Trump now appears to be doubling down on his anti-media rhetoric in his first month in office, focusing on cutting government agencies’ news subscriptions in what observers call a case of manufactured outrage.

News outlet Politico was at the centre of a social media storm, with Trump supporters including Elon Musk posting screenshots that falsely purported to show more than $8 million was funnelled from the United States Agency for International Development (USAID) to the site.

The humanitarian agency has been the target of a sweeping cost-cutting campaign by billionaire Musk, a key Trump adviser, with the president calling for its closure.

Records on USAspending.gov, an online tracker of government payments, showed that federal agencies paid about $8 million to Politico for subscriptions, including to its Politico Pro service.

Payments from USAID were a small fraction of that total, the records showed.

But the facts did not stop Trump from falsely claiming that billions of dollars from USAID and other agencies had improperly gone to the “fake news media as a ‘payoff’ for creating good stories about the Democrats”.

“We have never received any government funding — no subsidies, no grants, no handouts,” Goli Sheikholeslami, Politico’s chief executive, and John Harris, its editor-in-chief, wrote in a note to readers.

“Government agencies that subscribe do so through standard public procurement processes — just like any other tool they buy to work smarter and be more efficient. This is not funding.
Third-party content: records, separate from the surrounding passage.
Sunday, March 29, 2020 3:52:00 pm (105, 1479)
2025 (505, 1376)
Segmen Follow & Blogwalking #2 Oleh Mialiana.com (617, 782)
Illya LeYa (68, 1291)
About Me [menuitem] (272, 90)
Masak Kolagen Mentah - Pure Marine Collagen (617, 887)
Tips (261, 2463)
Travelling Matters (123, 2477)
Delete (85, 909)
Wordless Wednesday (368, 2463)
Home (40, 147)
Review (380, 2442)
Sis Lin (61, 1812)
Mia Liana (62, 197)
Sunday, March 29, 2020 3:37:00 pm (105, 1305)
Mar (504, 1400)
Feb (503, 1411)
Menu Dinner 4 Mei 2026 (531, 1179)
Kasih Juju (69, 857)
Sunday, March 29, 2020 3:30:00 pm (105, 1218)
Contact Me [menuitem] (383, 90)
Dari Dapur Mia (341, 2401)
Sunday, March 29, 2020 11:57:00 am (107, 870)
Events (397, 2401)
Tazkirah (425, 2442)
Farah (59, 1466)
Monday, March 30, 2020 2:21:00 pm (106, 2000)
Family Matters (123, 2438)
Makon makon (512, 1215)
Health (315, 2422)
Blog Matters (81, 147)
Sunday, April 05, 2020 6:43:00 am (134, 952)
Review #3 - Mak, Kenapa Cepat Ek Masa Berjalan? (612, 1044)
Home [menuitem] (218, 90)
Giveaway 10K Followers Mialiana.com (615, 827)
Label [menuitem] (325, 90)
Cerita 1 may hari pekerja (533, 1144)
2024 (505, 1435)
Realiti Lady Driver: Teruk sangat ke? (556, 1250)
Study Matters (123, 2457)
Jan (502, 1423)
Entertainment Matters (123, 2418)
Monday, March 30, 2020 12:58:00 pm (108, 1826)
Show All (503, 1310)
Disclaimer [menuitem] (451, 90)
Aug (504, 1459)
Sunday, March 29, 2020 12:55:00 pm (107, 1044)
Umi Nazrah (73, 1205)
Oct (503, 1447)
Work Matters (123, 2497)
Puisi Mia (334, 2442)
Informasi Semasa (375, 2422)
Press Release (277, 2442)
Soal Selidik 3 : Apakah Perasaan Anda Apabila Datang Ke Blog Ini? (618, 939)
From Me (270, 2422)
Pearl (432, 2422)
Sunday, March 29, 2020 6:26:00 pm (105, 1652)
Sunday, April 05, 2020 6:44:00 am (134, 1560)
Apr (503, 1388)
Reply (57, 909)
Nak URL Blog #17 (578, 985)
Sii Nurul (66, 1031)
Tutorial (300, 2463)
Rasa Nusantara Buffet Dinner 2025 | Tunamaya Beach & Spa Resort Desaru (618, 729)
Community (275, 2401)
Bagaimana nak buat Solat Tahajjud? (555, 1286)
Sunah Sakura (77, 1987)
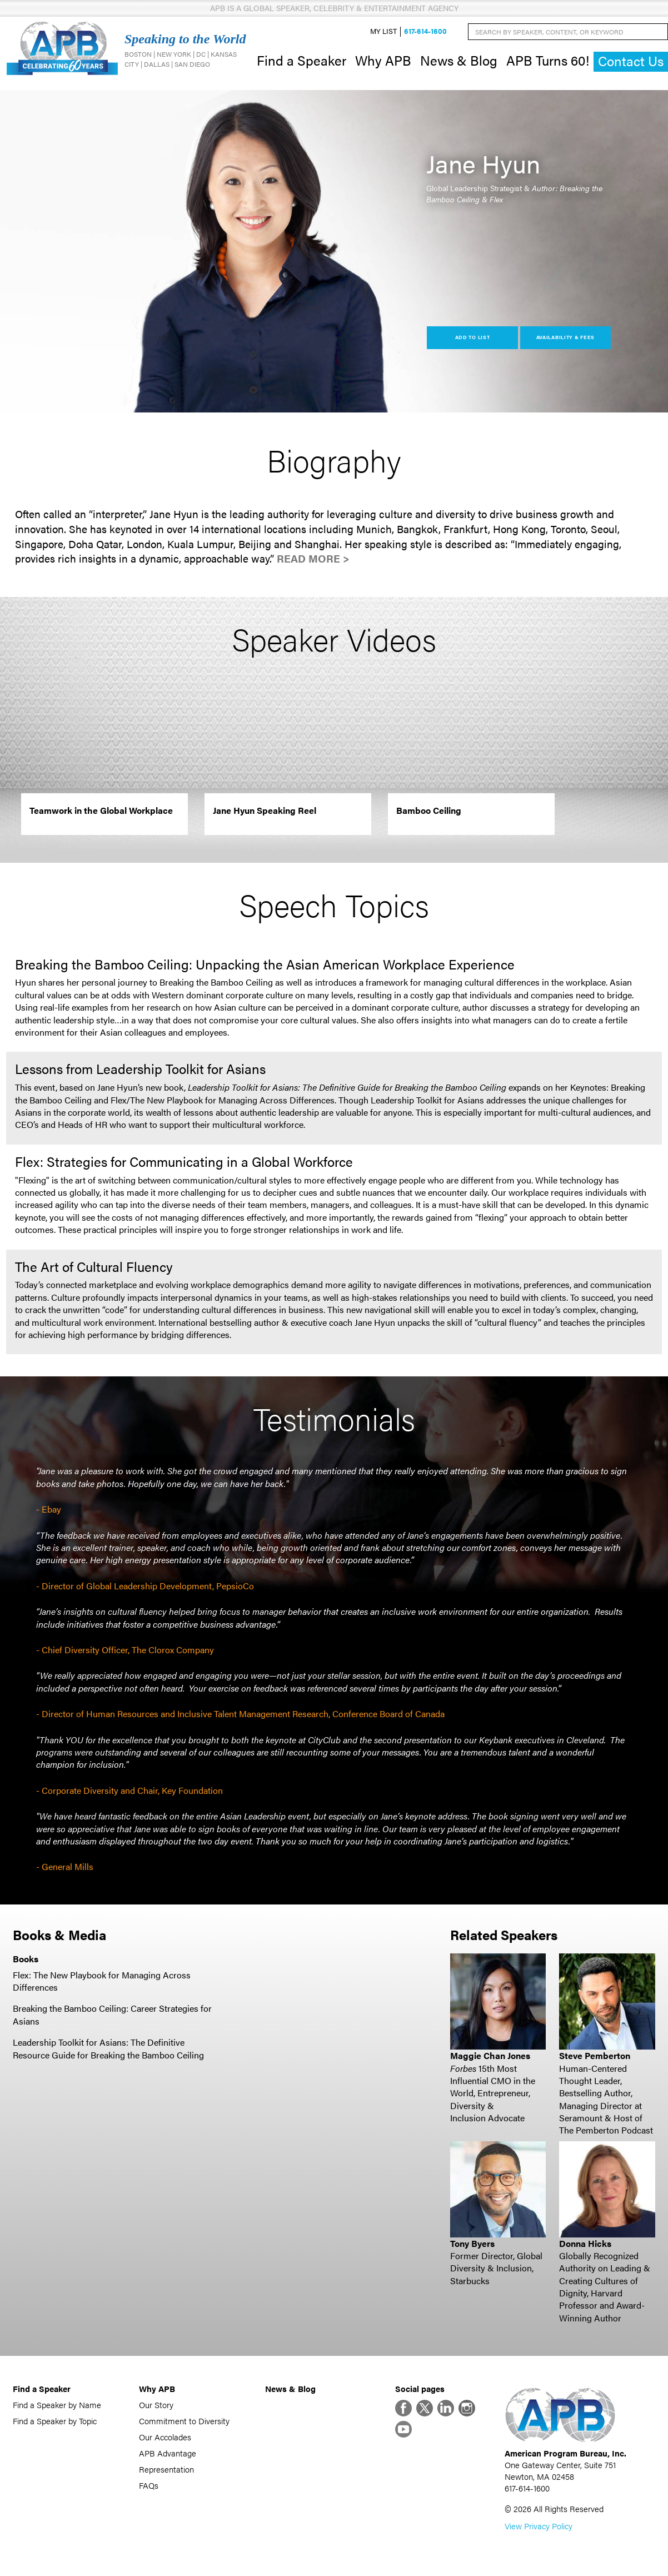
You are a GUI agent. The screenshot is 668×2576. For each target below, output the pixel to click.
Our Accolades (165, 2437)
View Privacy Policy (538, 2526)
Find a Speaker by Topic (55, 2420)
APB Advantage (167, 2453)
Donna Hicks (585, 2243)
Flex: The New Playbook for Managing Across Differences (102, 1980)
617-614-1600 (425, 31)
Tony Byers (472, 2243)
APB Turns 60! (547, 60)
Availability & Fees (565, 337)
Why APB (383, 60)
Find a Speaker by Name (57, 2404)
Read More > (313, 558)
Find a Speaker (301, 60)
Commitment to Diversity (184, 2420)
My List (383, 31)
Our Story (156, 2404)
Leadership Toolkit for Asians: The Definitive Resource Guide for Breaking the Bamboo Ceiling (108, 2048)
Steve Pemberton (594, 2055)
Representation (166, 2469)
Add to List (472, 337)
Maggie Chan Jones (490, 2055)
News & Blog (458, 60)
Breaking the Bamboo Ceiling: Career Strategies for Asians (112, 2014)
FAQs (148, 2485)
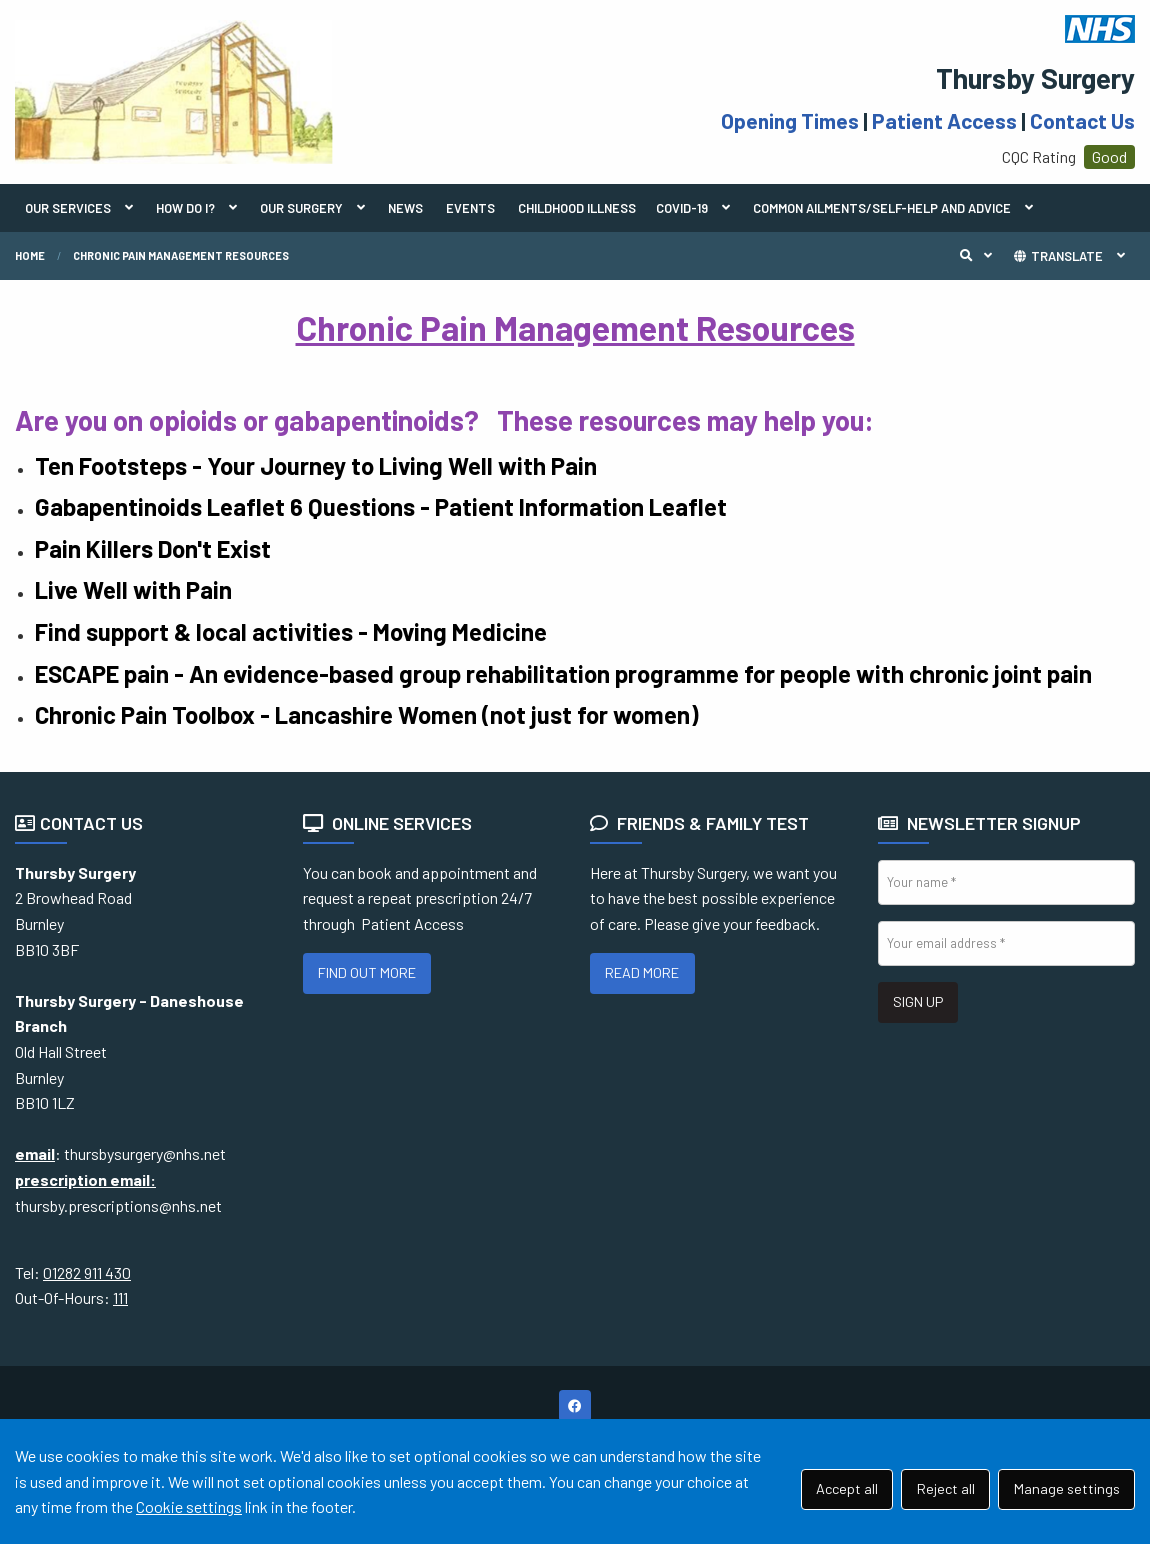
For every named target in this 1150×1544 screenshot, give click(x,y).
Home (30, 255)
It is a transaction,” he added.

‘Beyond mere threats’

The White House has said it will cancel its Politico subscriptions.

Other media outlets also risk losing millions of dollars if the government drops more subscriptions, a lever for the Trump administration to undermine a press that is already facing financial strain, observers say.

“The upshot of all of this nonsense is that the (Make America Great Again) base has new lore they can use to explain away any unfavourable coverage for Trump,” said Matt Gertz, from the left-leaning think tank Media Matters, referring to the president’s key “MAGA” political slogan.

In another kind of pressure, Brendan Carr, Trump’s new head of the Federal Communications Commission, has ordered an investigation into NPR and PBS, a move that some worry is aimed at unravelling federal funding for public broadcasters.

“The new administration seems to be ramping up a multifaceted effort to punish the media,” Roy Gutterman, a Syracuse University professor, told AFP.

“We are moving beyond mere threats.”

Move out of Pentagon

In an unprecedented move, Trump’s administration announced that eight media organisations including The New York Times, The Washington Post, CNN, NBC and NPR must vacate their dedicated office spaces in the Pentagon.

It cited the need to create room for other outlets including the conservative New York Post and Breitbart.

In December, ABC News agreed to pay $15 million to settle a lawsuit brought by Trump which contended the network’s star anchor George Stephanopoulos had defamed him.

The settlement was seen as a major concession by a large media organisation to Trump, whose previous efforts to sue news outlets have often ended in defeat.

“The spectacle of powerful media organisations debasing themselves before Trump has become so familiar that it is beginning to feel like scheduled programming,” Jameel Jaffer, executive director of the Knight First Amendment Institute at Columbia University, wrote in a New York Times column.

CBS News, a broadcaster at the centre of another FCC probe and a $10 billion lawsuit from Trump, recently complied with an FCC request to hand over the raw footage from an interview last year with Democratic presidential candidate Kamala Harris, with the president accusing it of deceitful editing.

Paramount, CBS’s parent company, is now considering settling the lawsuit, media reports say, at a time when it needs Trump’s support for its proposed merger with Skydance.